Use at least desktop viewport 1440x1000. If time permits, also capture mobile/tablet only for layout-breaking evidence; numerical correctness is the priority. Screenshots should be full-page where practical and saved under:
docs/audits/auto-research/snapshots/YYYY-MM-DD/<feature>-<state>.png
Default EMA Control Parameters
Use these defaults unless the implemented UI/API only supports a narrower set. Record any substitutions.
- Symbol:
SPY
- Resolution: 15-minute regular-session bars
- Strategy: EMA crossover
- Fast EMA: 5
- Slow EMA: 10
- RSI filter: off for the baseline run; if supported, also test RSI(14) with thresholds 30/70
- Exit: 5-bar hold or the implemented declarative hold-period exit
- Costs: zero-cost baseline; if supported, also test 1 bps slippage/commission sensitivity
- Seeds: 42 for deterministic validations; 43 as a sanity check that stochastic paths change
- Walk-forward: fixed-spec validation first; optimize-on-train only if explicitly implemented
- Monte Carlo: use the implemented default; if configurable, use 100 simulations for a quick validation and record that it is a smoke-level sample, not a production confidence run
- Sensitivity grid: fast EMA 3-12, slow EMA 8-30, reject
fast >= slow
Output
Create or update today's report:
docs/audits/auto-research/runs/YYYY-MM-DD-build-alpha-functionality-validation.md
At the end:
- Set
state.json.mode to build-alpha-validation-complete-awaiting-review.
- Set
state.json.last_run to the current ISO timestamp with offset.
- Set
state.json.cursor to the report path and one-line verdict.
- Do not change
baseline_completed_at, remediation_completed_at, or historical baseline finding state.
If interrupted, leave mode as build-alpha-validation-pending, update cursor with the last completed target, and write a partial report.

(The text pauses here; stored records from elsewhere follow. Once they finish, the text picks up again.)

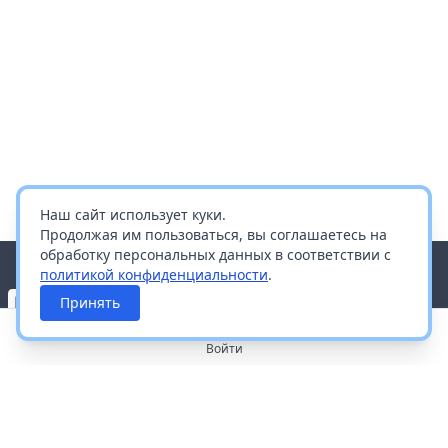
Наш сайт использует куки.
Продолжая им пользоваться, вы соглашаетесь на
обработку персональных данных в соответствии с
политикой конфиденциальности
.
Принять
Войти
О портале
Работа с платформой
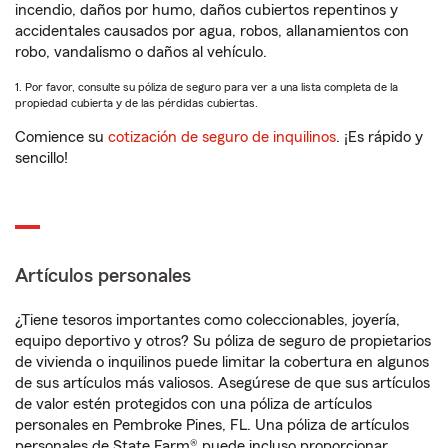
incendio, daños por humo, daños cubiertos repentinos y
accidentales causados por agua, robos, allanamientos con
robo, vandalismo o daños al vehículo.
1. Por favor, consulte su póliza de seguro para ver a una lista completa de la
propiedad cubierta y de las pérdidas cubiertas.
Comience su
cotización de seguro de inquilinos
. ¡Es rápido y
sencillo!
Artículos personales
¿Tiene tesoros importantes como coleccionables, joyería,
equipo deportivo y otros? Su póliza de seguro de propietarios
de vivienda o inquilinos puede limitar la cobertura en algunos
de sus artículos más valiosos. Asegúrese de que sus artículos
de valor estén protegidos con una póliza de artículos
personales en Pembroke Pines, FL. Una póliza de artículos
personales de State Farm® puede incluso proporcionar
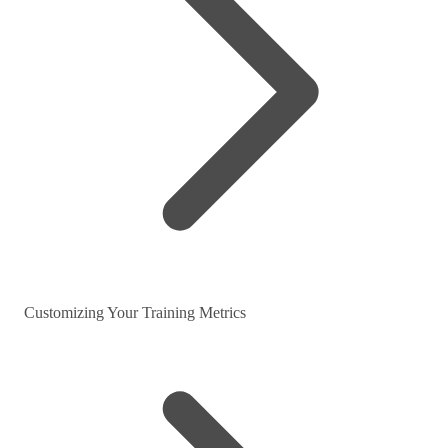
Customizing Your Training Metrics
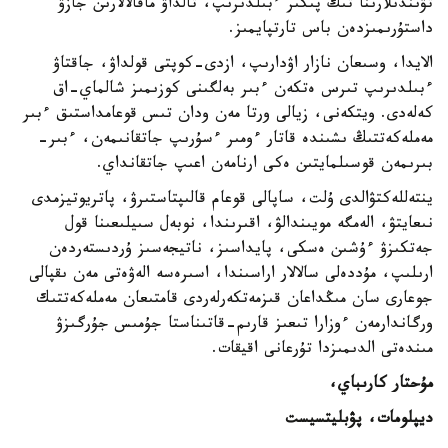
تۋىندىلارىنا تىڭ پىكىر ءبىلدىرىپ، تالداۋ ماقالالارىن جازۋ
داستۇرىمىزدەن باس تارتپايمىز.
الايدا، وسىعان نازار اۋدارىپ، ازدى-كوپتى قولداۋ، جاقتاۋ
ءبىلدىرىپ تىرس ەتكەن ءبىر بەلگىنى كوزىمىز شالماي-اق
كەلەدى. ويتكەنى، زيالى ورتا مەن ودان تىس قوعامداستىق ءبىر
مەملەكەتتىڭ ىشىندە قاتار ءومىر ءسۇرىپ جاتقانىمەن، ءبىر-
بىرىمەن قوسىلمايتىن ەكى ارنامەن اعىپ جاتقانداي.
ينتەللەكتۋالدى ۇلت، ساپالى قوعام قالىپتاستىرۋ، پاتريوتيزمدى
نىعايتۋ، الەمگە مويىندالۋ، اقىرىندا، نوبەل سىيلىعىنا قول
جەتكىزۋ ءۇشىن ەسكى، پايداسىز، ناتيجەسىز ۇردىستەردەن
ارىلىپ، مۇددەلى سالالار اراسىندا، اسىرەسە الەۋەتى مەن ىقپالى
جوعارى سان مىڭداعان قىزمەتكەرلەردى قامتىعان مەملەكەتتىك
ورگاندارمەن ءوزارا تىعىز قارىم-قاتىناستا جۇمىس جۇرگىزۋ
مىندەتى الدىمىزدا تۇرعانى اقيقات.
مۇحتار كارىباي،
ديپلومات، پۋبليتسيست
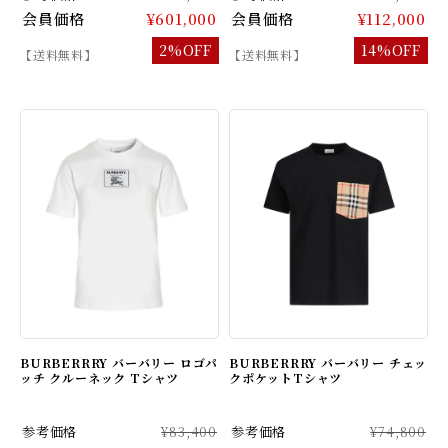
会員価格
¥601,000
会員価格
¥112,000
2%OFF
14%OFF
【送料無料】
【送料無料】
BURBERRRY バーバリー ロゴパ
BURBERRRY バーバリー チェッ
ッチ クルーネック Tシャツ
クポケットTシャツ
参考価格
¥83,400
参考価格
¥74,800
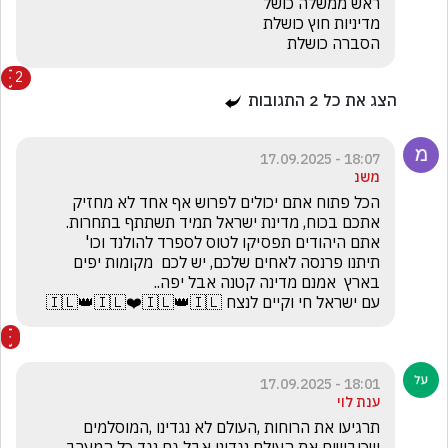
הסברה כושלת
2
הצג את כל
2
התגובות
18:07 - 17.09.2025
משנ
הכל פתוח אתם יכולים לפרוש אף אחד לא מחזיק 
עם ישראל חי וקיים לנצח 🇮🇱👑🇮🇱❤️🇮🇱👑🇮🇱
18:01 - 17.09.2025
ענת לוי
תרגיעו את הרוחות ,העולם לא נגדינו ,המוסלמים 
שכובשים את העולם נגדינו אבל גם נגד כל המערב 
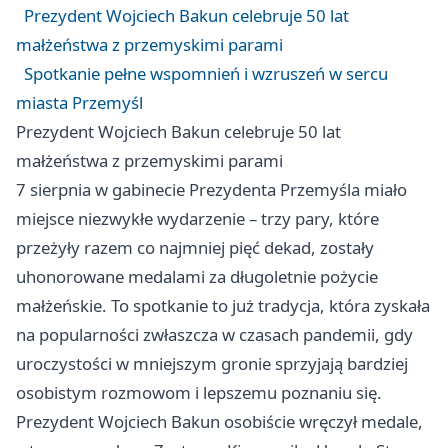
Prezydent Wojciech Bakun celebruje 50 lat
małżeństwa z przemyskimi parami
Spotkanie pełne wspomnień i wzruszeń w sercu
miasta Przemyśl
Prezydent Wojciech Bakun celebruje 50 lat
małżeństwa z przemyskimi parami
7 sierpnia w gabinecie Prezydenta Przemyśla miało
miejsce niezwykłe wydarzenie – trzy pary, które
przeżyły razem co najmniej pięć dekad, zostały
uhonorowane medalami za długoletnie pożycie
małżeńskie. To spotkanie to już tradycja, która zyskała
na popularności zwłaszcza w czasach pandemii, gdy
uroczystości w mniejszym gronie sprzyjają bardziej
osobistym rozmowom i lepszemu poznaniu się.
Prezydent Wojciech Bakun osobiście wręczył medale,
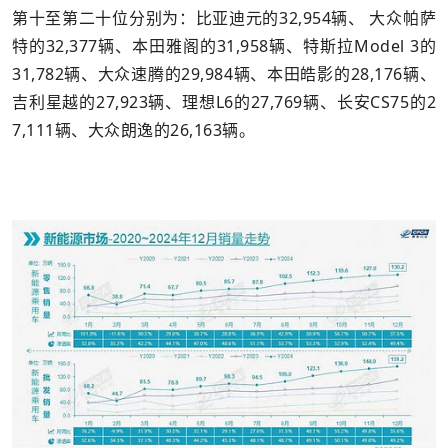
第十至第二十位分别为：比亚迪元的32,954辆、
大众帕萨
特
的32,377辆、本田雅阁的31,958辆、特斯拉Model 3的
31,782辆、大众速腾的29,984辆、本田皓影的28,176辆、
吉利星越的27,923辆、理想L6的27,769辆、长安CS75的2
7,111辆、大众朗逸的26,163辆。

============================================================
RUN SUMMARY TEMPLATE
============================================================
docs/audits/auto-research/runs/YYYY-MM-DD.md:
# Auto-research run — YYYY-MM-DD
**Mode:** baseline-in-progress
**Started:** <iso>
**Ended:** <iso>
**Stop reason:** budget | usage-cap | no-new-findings | manual-interrupt | error
**Phases touched:** [1, 2]
**Cursor at end:** <path or n/a>
## Findings opened
- F-NNNN — Px — area — one-line summary
## Findings updated (last_seen bumped)
- F-NNNN — Px — area — one-line summary
## Findings closed
- F-NNNN — verified by …
## Skipped
- <area / file> — reason (e.g., container down, pending human input)
## Notes for the human
- Anything the human should look at before the next run.
When you don't know
If the state file is missing, malformed, or describes a mode this version of the skill doesn't recognize: stop, write nothing, tell the user. The user owns the loop's lifecycle, not the skill.